Le champ des possibilités était illimité car le Hirak tenait à son pacifisme et à l’évitement des confrontations frontales. Ce processus aurait pu vite déboucher sur les vrais défis qui se posent aujourd’hui à la société algérienne, la question de nouveaux choix économiques de développement et la confection d’une hiérarchie des besoins sociaux au regard de la pénurie des ressources financières. Ce défi n’est pas impossible aussi, car la mise au travail de la jeunesse scolarisée et des actifs précarisés dans leur vécu social est une fatalité.

Elle ne trouvera pas son compte dans une extraversion continue de nos finances  et  de  notre  économie, mais  pourra  s’enclencher  avec une introversion, au moins partielle, de nos ressources et de nos investissements dans le sens d’un marché intérieur régulé par des besoins  sociaux politiquement et démocratiquement identifiés. La médiation démocratique étant le vecteur premier dans les choix économiques et de société.

Les  frémissements  du  Hirak,  à  travers  des  marches  et  des  petits regroupements  par-ci, par-là,  plutôt  à  la  périphérie  (Kherrata, Beni Ouarthilane, Akbou…) qu’au centre (Alger et les grandes villes), permettent d’espérer une résurgence du Hirak.
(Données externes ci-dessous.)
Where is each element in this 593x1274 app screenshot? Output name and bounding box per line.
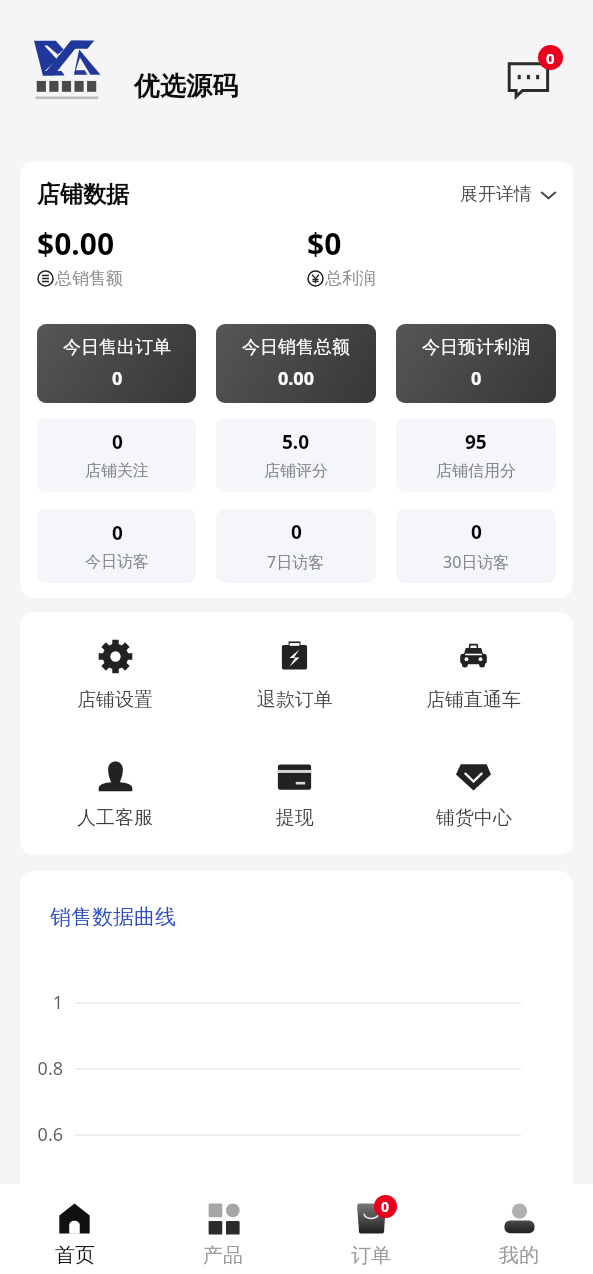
staticText: 0 [546, 48, 555, 68]
staticText: $0 [307, 223, 342, 264]
staticText: 店铺数据 [37, 180, 129, 209]
staticText: 今日访客 [85, 552, 149, 572]
staticText: 销售数据曲线 [50, 904, 176, 930]
staticText: 首页 [55, 1243, 95, 1268]
button[interactable]: 5.0 [216, 418, 376, 492]
button[interactable]: 展开详情 [460, 183, 557, 206]
staticText: 铺货中心 [436, 806, 512, 830]
staticText: 7日访客 [267, 551, 325, 573]
staticText: 订单 [351, 1243, 391, 1268]
button[interactable]: 退款订单 [205, 639, 384, 712]
staticText: 0 [112, 366, 123, 391]
button[interactable]: 产品 [149, 1184, 297, 1274]
button[interactable]: 今日预计利润 [396, 324, 556, 403]
staticText: 今日售出订单 [63, 336, 171, 359]
staticText: 0 [381, 1197, 390, 1216]
staticText: 人工客服 [77, 806, 153, 830]
staticText: 1 [20, 990, 63, 1015]
staticText: 总销售额 [55, 268, 123, 289]
staticText: 今日预计利润 [422, 336, 530, 359]
staticText: 30日访客 [443, 551, 510, 573]
staticText: $0.00 [37, 223, 115, 264]
staticText: 店铺评分 [264, 461, 328, 481]
button[interactable]: 今日售出订单 [37, 324, 196, 403]
button[interactable]: 0 [216, 509, 376, 583]
button[interactable]: 我的 [445, 1184, 593, 1274]
button[interactable]: 95 [396, 418, 556, 492]
staticText: 5.0 [282, 429, 310, 455]
staticText: 优选源码 [134, 70, 238, 103]
staticText: 0 [112, 520, 123, 546]
staticText: 店铺关注 [85, 461, 149, 481]
button[interactable]: 首页 [0, 1184, 149, 1274]
staticText: 0 [471, 519, 482, 545]
staticText: 95 [465, 429, 487, 455]
staticText: 产品 [203, 1243, 243, 1268]
staticText: 店铺设置 [77, 688, 153, 712]
staticText: 总利润 [325, 268, 376, 289]
button[interactable]: 店铺直通车 [384, 639, 563, 712]
staticText: 0.00 [278, 366, 314, 391]
button[interactable]: 提现 [205, 757, 384, 830]
button[interactable]: 铺货中心 [384, 757, 563, 830]
staticText: 0 [112, 429, 123, 455]
staticText: 店铺信用分 [436, 461, 516, 481]
staticText: 我的 [499, 1243, 539, 1268]
staticText: 0.8 [20, 1056, 63, 1081]
staticText: 今日销售总额 [242, 336, 350, 359]
staticText: 0 [291, 519, 302, 545]
staticText: 0 [471, 366, 482, 391]
button[interactable]: 人工客服 [25, 757, 205, 830]
button[interactable]: 店铺设置 [25, 639, 205, 712]
staticText: 提现 [276, 806, 314, 830]
button[interactable]: 0 [297, 1184, 445, 1274]
button[interactable]: 今日销售总额 [216, 324, 376, 403]
staticText: 0.6 [20, 1122, 63, 1147]
staticText: 店铺直通车 [426, 688, 521, 712]
staticText: 展开详情 [460, 183, 532, 206]
button[interactable]: 0 [37, 509, 196, 583]
button[interactable]: 0 [37, 418, 196, 492]
button[interactable]: Messages [503, 47, 565, 109]
staticText: 退款订单 [257, 688, 333, 712]
button[interactable]: 0 [396, 509, 556, 583]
Les appels au retour des marches le 22 février 2021 sur les réseaux sociaux et ce besoin émotionnel très fort de se retrouver dans un Hirak fraternel sont des facteurs motivants d’un retour du Hirak.
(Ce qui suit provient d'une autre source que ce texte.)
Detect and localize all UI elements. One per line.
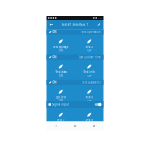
button[interactable]: Test 7 <box>46 108 75 128</box>
button[interactable]: Test storage <box>46 35 75 55</box>
staticText: ON <box>52 55 56 59</box>
staticText: ON <box>52 30 56 34</box>
staticText: Signal input <box>52 103 69 106</box>
staticText: Test 8 <box>85 118 93 122</box>
staticText: Last update time <box>79 55 101 59</box>
staticText: ON <box>59 49 63 52</box>
staticText: LED Test <box>56 96 66 99</box>
staticText: Test operation <box>81 30 101 34</box>
staticText: Test 7 <box>57 118 65 122</box>
button[interactable]: Home <box>66 122 84 130</box>
button[interactable]: ON <box>46 80 104 85</box>
staticText: OFF <box>87 99 91 102</box>
staticText: ON <box>52 81 56 84</box>
staticText: Test parameter <box>82 81 101 84</box>
button[interactable]: Test 6 <box>75 85 104 101</box>
button[interactable]: ON <box>46 55 104 60</box>
button[interactable]: Recents <box>84 122 104 130</box>
button[interactable]: Test info <box>75 60 104 80</box>
button[interactable]: Back <box>46 122 66 130</box>
staticText: Test info <box>83 70 95 74</box>
button[interactable]: ON <box>46 29 104 35</box>
staticText: OFF <box>87 49 91 52</box>
button[interactable]: LED Test <box>46 85 75 101</box>
staticText: Test #1 Interface 1 <box>62 23 88 26</box>
button[interactable]: Signal input <box>46 101 104 108</box>
button[interactable]: Test 2 <box>75 35 104 55</box>
button[interactable]: Test data <box>46 60 75 80</box>
staticText: Test storage <box>53 45 69 49</box>
staticText: Test data <box>55 70 66 74</box>
staticText: Test 2 <box>85 45 93 49</box>
staticText: OFF <box>87 74 91 77</box>
button[interactable]: Edit <box>95 20 103 29</box>
button[interactable]: Test 8 <box>75 108 104 128</box>
staticText: ON <box>59 99 63 102</box>
staticText: 11:48 <box>98 17 102 19</box>
staticText: ON <box>59 74 63 77</box>
staticText: Test 6 <box>85 96 93 99</box>
button[interactable]: Back <box>47 20 55 29</box>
Cela nourrit la  flamme  mais  ne  produit  pas  le  détonateur.  Une  part  de courage, la nécessité d’exorciser la peur et ce sentiment politique formulé de façon très radicale que ce système de pouvoir et sa boîte à outils (gestion sécuritaire, torture, répression, prédation, inégalités, acculturation par les médias…) doivent partir (Yetnahaw ga3), voilà les éléments d’un Hirak-2 en gestation dans les esprits et qui peut se matérialiser le 22 ou plus tard. 

Les élections législatives et locales peuvent parasiter gravement cet horizon de lutte car les retournements seront nombreux dans le champ politique et social, et les passerelles de Tebboune seront facilement empruntées par ceux qui joueront la carte du patriotisme, de l’entrisme institutionnel ou de la transition générationnelle dans le politique.

Le Hirak restera une permanence politique aussi bien  chez les gouvernants que dans la société.  Il  continuera à  impacter les décisions politiques et les scénarios  prospectifs. Plus  il  sera marginalisé  par  les  décideurs,  plus le divorce avec une bonne partie de  la  population  et  de  l’intelligentsia  sera consommé, plus  l’action  politique  et  citoyenne empruntera fatalement des voies de désobéissance civile, émeutières  ou de désespérances qui seront coûteuses pour une nation déjà très abîmée et une génération algérienne dont on n’a pas le droit d’enterrer l’avenir.